PRINCETON, N.J.– UroGen Pharma (NASDAQ: URGN) announced that the U.S. Food and Drug Administration (FDA) has scheduled a meeting of the Oncologic Drugs Advisory Committee (ODAC) for May 21 to review its investigational therapy UGN-102, a potential treatment for recurrent low-grade intermediate-risk non-muscle invasive bladder cancer (LG-IR-NMIBC).
The advisory committee meeting will provide independent experts and clinicians an opportunity to assess the clinical data supporting UGN-102 and offer a recommendation on its approval. While the FDA considers ODAC’s input carefully, the agency is not required to follow its advice. The FDA has indicated it plans to complete its review by the Prescription Drug User Fee Act (PDUFA) target date of June 13, 2025.
UGN-102 is a novel formulation of mitomycin designed for intravesical delivery using UroGen’s proprietary RTGel® technology. The drug is intended as a non-surgical treatment option for patients with recurrent LG-IR-NMIBC—a condition currently lacking FDA-approved therapies.
“We are excited to present our data to the Advisory Committee and engage with the broader medical community,” said Liz Barrett, President and CEO of UroGen. “We believe UGN-102 could offer a significant advancement for patients dealing with the burdens of recurrent bladder cancer.”

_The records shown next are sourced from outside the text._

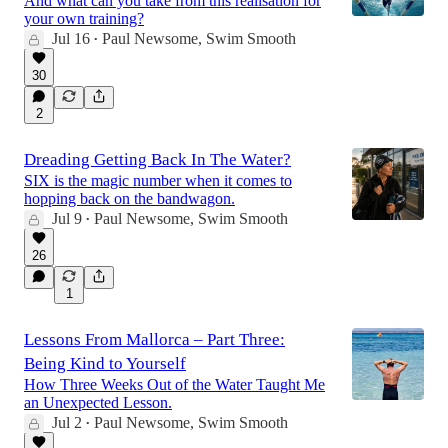
And what can you take from this realisation for
your own training?
Jul 16
Paul Newsome, Swim Smooth
•
30
2
Dreading Getting Back In The Water?
SIX is the magic number when it comes to
hopping back on the bandwagon.
Jul 9
Paul Newsome, Swim Smooth
•
26
1
Lessons From Mallorca – Part Three:
Being Kind to Yourself
How Three Weeks Out of the Water Taught Me
an Unexpected Lesson.
Jul 2
Paul Newsome, Swim Smooth
•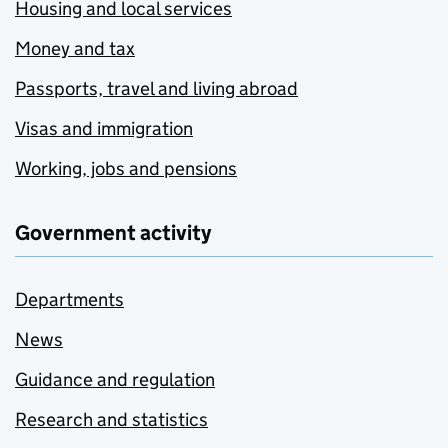
Housing and local services
Money and tax
Passports, travel and living abroad
Visas and immigration
Working, jobs and pensions
Government activity
Departments
News
Guidance and regulation
Research and statistics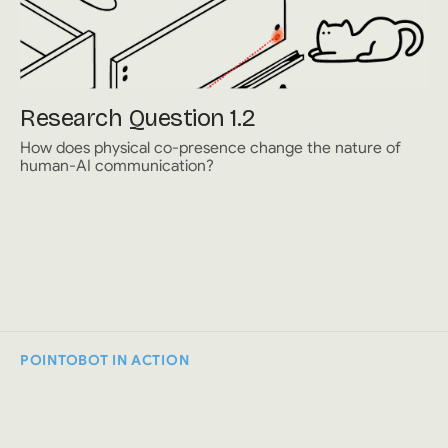
Research Question 1.2
How does physical co-presence change the nature of
human-AI communication?
POINTOBOT IN ACTION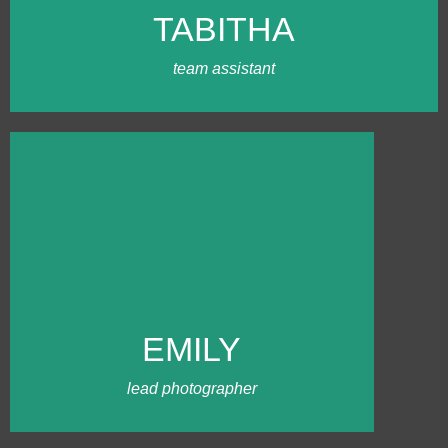
grown her family portrait business.
TABITHA
Tabitha enjoys being an extra hand on
wedding days and is also amazing with
coordinating kids for photos!
team assistant
MEET EMILY
Emily has been shooting
weddings for more than a decade.
She started working with our team
in 2022 with mostly
EMILY
Massachusetts weddings. Clients
love her fun, down-to-earth
personality and professionalism.
lead photographer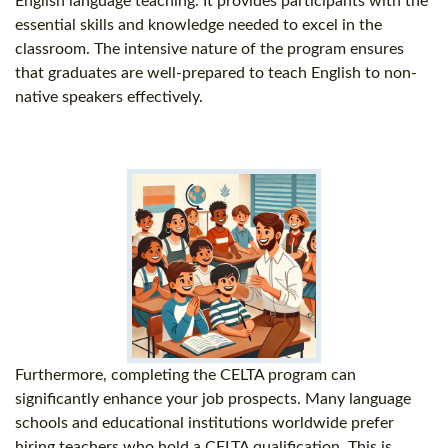
English language teaching. It provides participants with the
essential skills and knowledge needed to excel in the
classroom. The intensive nature of the program ensures
that graduates are well-prepared to teach English to non-
native speakers effectively.
Furthermore, completing the CELTA program can
significantly enhance your job prospects. Many language
schools and educational institutions worldwide prefer
hiring teachers who hold a CELTA qualification. This is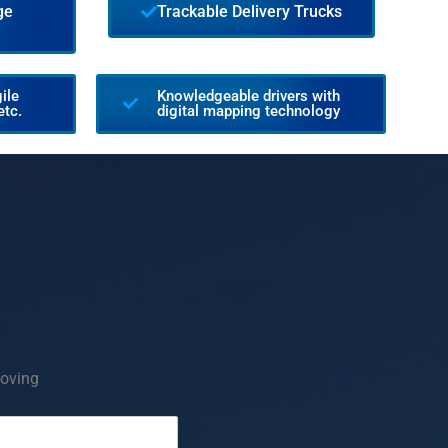
ge
Trackable Delivery Trucks
ile
Knowledgeable drivers with
etc.
digital mapping technology
oving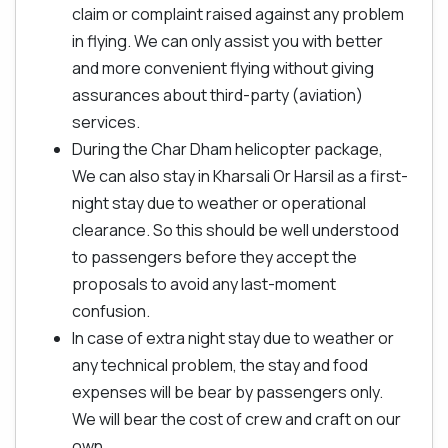
claim or complaint raised against any problem
in flying. We can only assist you with better
and more convenient flying without giving
assurances about third-party (aviation)
services.
During the Char Dham helicopter package,
We can also stay in Kharsali Or Harsil as a first-
night stay due to weather or operational
clearance. So this should be well understood
to passengers before they accept the
proposals to avoid any last-moment
confusion.
In case of extra night stay due to weather or
any technical problem, the stay and food
expenses will be bear by passengers only.
We will bear the cost of crew and craft on our
own.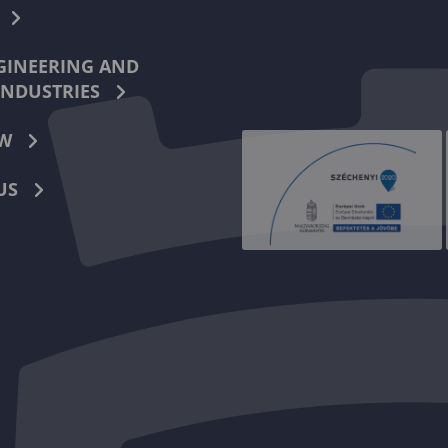
INEERING AND
INDUSTRIES
W
US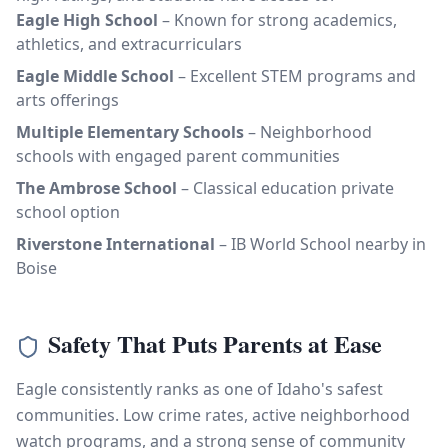
Eagle High School
– Known for strong academics,
athletics, and extracurriculars
Eagle Middle School
– Excellent STEM programs and
arts offerings
Multiple Elementary Schools
– Neighborhood
schools with engaged parent communities
The Ambrose School
– Classical education private
school option
Riverstone International
– IB World School nearby in
Boise
Safety That Puts Parents at Ease
Eagle consistently ranks as one of Idaho's safest
communities. Low crime rates, active neighborhood
watch programs, and a strong sense of community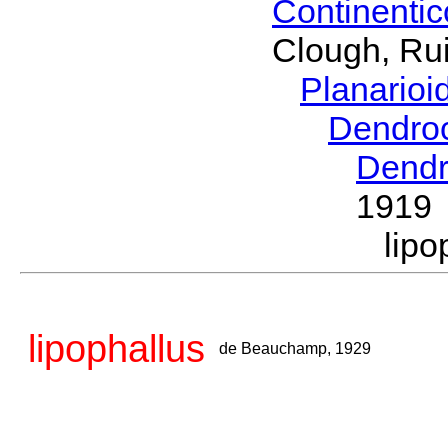
Continenti
Clough, Rui
Planario
Dendro
Dendr
1919
lip
lipophallus
de Beauchamp, 1929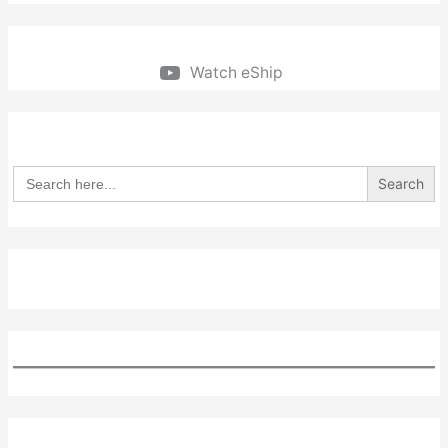
Watch eShip
Search
for: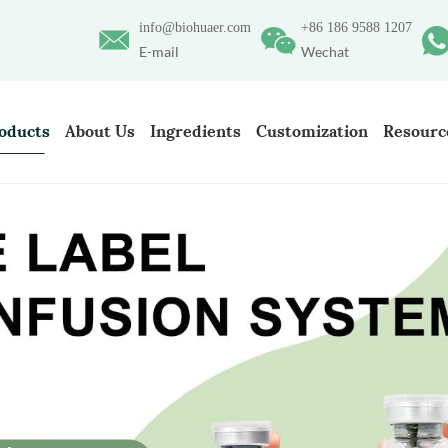
info@biohuaer.com
+86 186 9588 1207
E-mail
Wechat
oducts
About Us
Ingredients
Customization
Resourc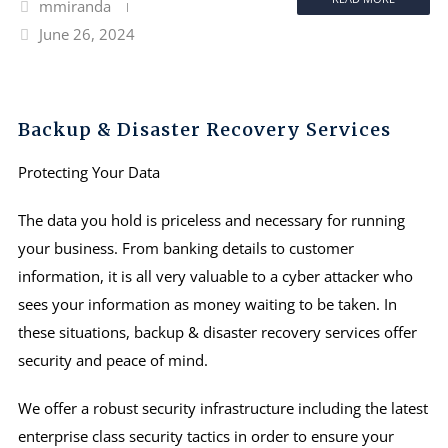
mmiranda
June 26, 2024
Backup & Disaster Recovery Services
Protecting Your Data
The data you hold is priceless and necessary for running
your business. From banking details to customer
information, it is all very valuable to a cyber attacker who
sees your information as money waiting to be taken. In
these situations, backup & disaster recovery services offer
security and peace of mind.
We offer a robust security infrastructure including the latest
enterprise class security tactics in order to ensure your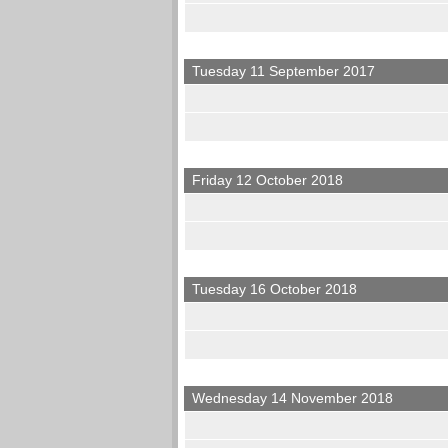
Tuesday 11 September 2017
Friday 12 October 2018
Tuesday 16 October 2018
Wednesday 14 November 2018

The company’s New Drug Application (NDA) is supported by results from the Phase 3 ENVISION trial, which reported a 79.6% complete response rate at three months following initial treatment. Among those who achieved complete response, 82.5% maintained that response at 12 months, based on Kaplan-Meier analysis.
UGN-102 is administered via a standard urinary catheter in an outpatient setting, enabling broader access and potentially reducing the need for repeated surgical interventions. The NDA was submitted ahead of schedule in August 2024 and accepted by the FDA later that year.
If approved, UGN-102 would become the first non-surgical drug therapy for patients with this form of bladder cancer.